On Wed, Aug 28, 2019 at 7:45 PM Andres Freund <andres@anarazel.de> wrote:
Hi,
On 2019-08-28 19:09:40 +0200, Magnus Hagander wrote: > It blocks /list/ which has the subjects only.
Yea. But there's no way to actually get to all the individual messages without /list/? Sure, some will be linked to from somewhere else, but without the content below /list/, most won't be reached?
That is indeed a good point. But it has been that way for many years, so something must've changed. We last modified this in 2013....
Maybe Google used to load the pages under /list/ and crawl them for links but just not include the actual pages in the index or something
I wonder if we can inject these into Google using a sitemap. I think that should work -- will need some investigation on exactly how to do it, as sitemaps also have individual restrictions on the number of urls per file, and we do have quite a few messages.
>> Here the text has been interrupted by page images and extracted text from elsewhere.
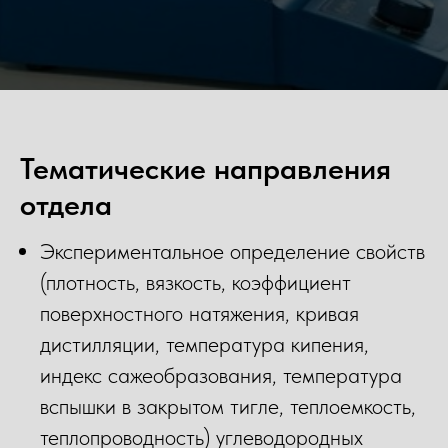
Тематические направления
отдела
Экспериментальное определение свойств
(плотность, вязкость, коэффициент
поверхностного натяжения, кривая
дистилляции, температура кипения,
индекс сажеобразования, температура
вспышки в закрытом тигле, теплоемкость,
теплопроводность) углеводородных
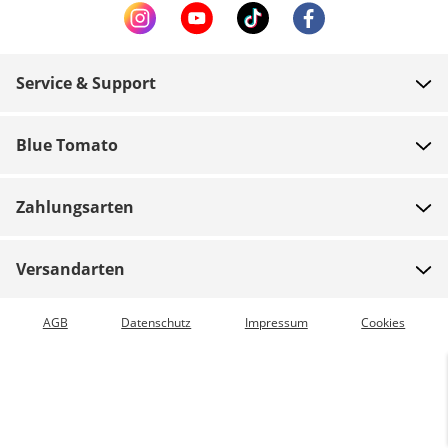
Service & Support
FAQ
Blue Tomato
Zahlung
Über uns
Versand
Zahlungsarten
Shops
Rücksendungen
Jobs
Gutscheine
Versandarten
Teamrider
Bestellung verfolgen
Expressversand möglich
AGB
Datenschutz
Impressum
Cookies
Blue World
Vorkasse
Presse
Zumiez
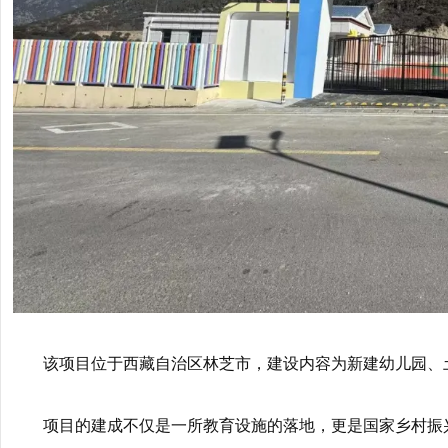
该项目位于西藏自治区林芝市，建设内容为新建幼儿园、
项目的建成不仅是一所教育设施的落地，更是国家乡村振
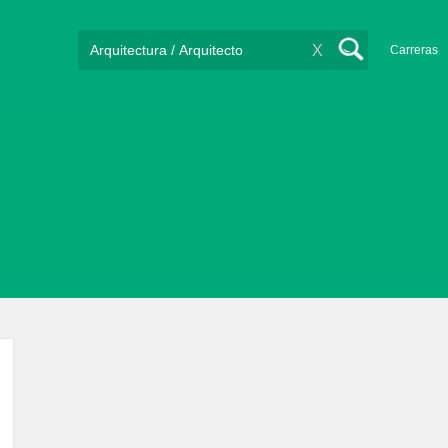
X
Carreras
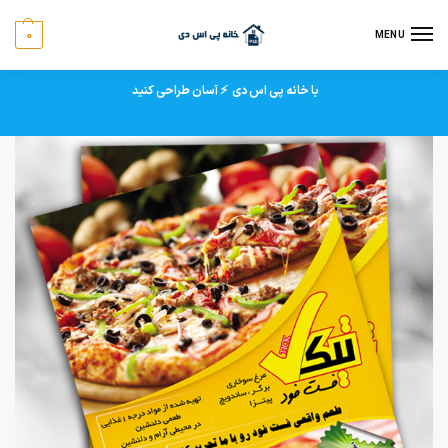
0
MENU
با خانه پی اس دی ⚡ آسان طراحی کنید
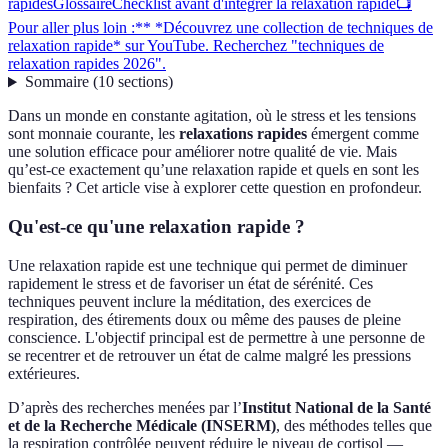
rapides
Glossaire
Checklist avant d'intégrer la relaxation rapide
📺
Pour aller plus loin :** *Découvrez une collection de techniques de
relaxation rapide* sur YouTube. Recherchez "techniques de
relaxation rapides 2026".
Sommaire
(
10
sections
)
Dans un monde en constante agitation, où le stress et les tensions
sont monnaie courante, les
relaxations rapides
émergent comme
une solution efficace pour améliorer notre qualité de vie. Mais
qu’est-ce exactement qu’une relaxation rapide et quels en sont les
bienfaits ? Cet article vise à explorer cette question en profondeur.
Qu'est-ce qu'une relaxation rapide ?
Une relaxation rapide est une technique qui permet de diminuer
rapidement le stress et de favoriser un état de sérénité. Ces
techniques peuvent inclure la méditation, des exercices de
respiration, des étirements doux ou même des pauses de pleine
conscience. L'objectif principal est de permettre à une personne de
se recentrer et de retrouver un état de calme malgré les pressions
extérieures.
D’après des recherches menées par l’
Institut National de la Santé
et de la Recherche Médicale (INSERM)
, des méthodes telles que
la respiration contrôlée peuvent réduire le niveau de cortisol —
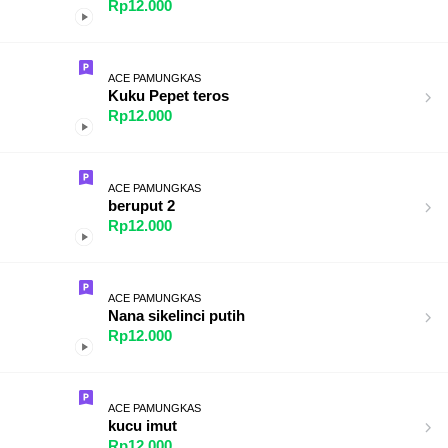
Rp12.000
ACE PAMUNGKAS
Kuku Pepet teros
Rp12.000
ACE PAMUNGKAS
beruput 2
Rp12.000
ACE PAMUNGKAS
Nana sikelinci putih
Rp12.000
ACE PAMUNGKAS
kucu imut
Rp12.000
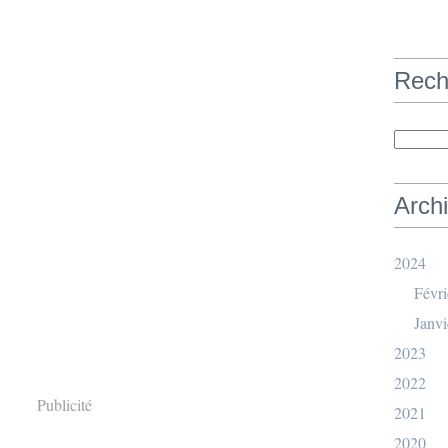
Rech
Arch
2024
Févri
Janvi
2023
2022
Publicité
2021
2020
Why is that /list/ exclusion there in the first place?
Because there are basically infinite number of pages in that space, due to the fact that you can pick an arbitrary point in time to view from.
> Nothing has been changed around that for many years from *our* side.
Any chance that there previously still was an archives.postgresql.org view or such that allowed to reach the individual messages without being blocked by robots.txt?
That one had a robots.txt blocking this going back even further in time.